Hirschberg Andor, Kiss Maria, Kadocsa Edit, Polyanka Hilda, Szabo Kornelia, Razga Zsolt, Bella Zsolt, Tiszlavicz Laszlo, Kemeny Lajos
Department of Oto-Rhino-Laryngology, St John's Hospital, Dios arok 1-3, 1125, Budapest, Hungary.
Department of Dermatology and Allergology, University of Szeged, Szeged, Hungary.
Eur Arch Otorhinolaryngol. 2016 Jul;273(7):1779-88. doi: 10.1007/s00405-015-3816-1. Epub 2015 Oct 30.

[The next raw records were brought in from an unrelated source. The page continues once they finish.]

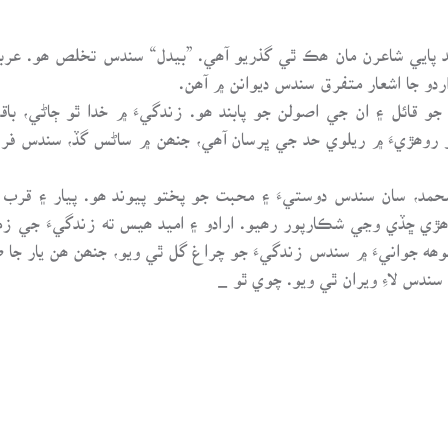
بلند پايي شاعرن مان ھڪ ٿي گذريو آھي. ”بيدل“ سندس تخلص ھو. عر
اردو جا اشعار متفرق سندس ديوانن ۾ آھن.
رھيو. تصوف جو قائل ۽ ان جي اصولن جو پابند ھو. زندگيءَ ۾ خدا ٿو ڄاڻ
ضو روھڙيءَ ۾ ريلوي حد جي ڀرسان آھي، جنھن ۾ ساڻس گڏ، سندس فرزن
د، سان سندس دوستيءَ ۽ محبت جو پختو پيوند ھو. پيار ۽ قرب ج
ڙي ڇڏي وڃي شڪارپور رھيو. ارادو ۽ اميد ھيس ته زندگيءَ جي زما
ھه جوانيءَ ۾ سندس زندگيءَ جو چراغ گل ٿي ويو، جنھن ھن يار جا ط
سندس لاءِ ويران ٿي ويو. چوي ٿو _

Both up- and down-regulation of the Toll-like receptors (TLRs) and antimicrobial peptides (AMPs) of the sinonasal mucosa have already been associated with the pathogenesis of chronic rhinosinusitis with (CRSwNP) or without (CRSsNP) nasal polyps. The objective of this study was to determine the expression of all known TLR and several AMP genes and some selected proteins in association with allergy, asthma and aspirin intolerance (ASA) in CRS subgroups. RT-PCR was applied to measure the mRNA expressions of 10 TLRs, four defensins, lysozyme, cathelicidin and lactoferrin (LTF) in sinonasal samples from patients with CRSsNP (n = 19), CRSwNP [ASA(-): 17; ASA(+): 7] and in control subjects (n = 12). Protein expressions were detected with immunohistochemistry (n = 10). Statistical analysis was done with the Kruskal-Wallis ANOVA, Mann-Whitney U, and Student t test. TLR2, TLR5, TLR6, TLR7, TLR8, TLR9, β-defensins 1 and 4, cathelicidin and LTF mRNA expressions were significantly (p < 0.05) increased in CRSwNP, whereas only TLR2 and LTF were up-regulated in CRSsNP compared to controls. There was no statistical difference in respect of allergy, aspirin intolerance and smoking between CRSsNP, ASA(-) and ASA(+) CRSwNP patients. TLR2, TLR3, TLR4, LTF, β defensin 2 and lysozyme protein expressions were found to be elevated in macrophages of CRSwNP samples (p < 0.05). Gene expression analysis showed markedly different expressions in CRSwNP (6 out of 10 TLR and 4 out of 7 AMP genes were up-regulated) compared to CRSsNP (1/10, 1/7). The distinct activation of the innate immunity may support the concept that CRSsNP and CRSwNP are different subtypes of CRS. These findings were found to be independent from allergy, asthma, smoking, aspirin intolerance and systemic steroid application.
鼻黏膜中Toll样受体(TLRs)和抗菌肽(AMPs)的上调和下调均已与伴有(CRSwNP)或不伴有(CRSsNP)鼻息肉的慢性鼻窦炎的发病机制相关。本研究的目的是确定所有已知TLR和几种AMP基因以及一些选定蛋白质在CRS亚组中与过敏、哮喘和阿司匹林不耐受(ASA)相关的表达情况。应用逆转录聚合酶链反应(RT-PCR)来测量来自CRSsNP患者(n = 19)、CRSwNP患者[ASA(-):17例;ASA(+):7例]以及对照受试者(n = 12)的鼻窦样本中10种TLR、4种防御素、溶菌酶、cathelicidin和乳铁蛋白(LTF)的mRNA表达。采用免疫组织化学法检测蛋白质表达(n = 10)。采用Kruskal-Wallis方差分析、Mann-Whitney U检验和Student t检验进行统计分析。与对照组相比,CRSwNP中TLR2、TLR5、TLR6、TLR7、TLR8、TLR9、β-防御素1和4、cathelicidin和LTF的mRNA表达显著升高(p < 0.05),而CRSsNP中仅TLR2和LTF上调。CRSsNP、ASA(-)和ASA(+)CRSwNP患者在过敏、阿司匹林不耐受和吸烟方面无统计学差异。发现CRSwNP样本的巨噬细胞中TLR2、TLR3、TLR4、LTF、β-防御素2和溶菌酶的蛋白质表达升高(p < 0.05)。基因表达分析显示,与CRSsNP(1/10,1/7)相比,CRSwNP中存在明显不同的表达(10种TLR中的6种和7种AMP基因中的4种上调)。固有免疫的明显激活可能支持CRSsNP和CRSwNP是CRS不同亚型的概念。这些发现与过敏、哮喘、吸烟、阿司匹林不耐受和全身应用类固醇无关。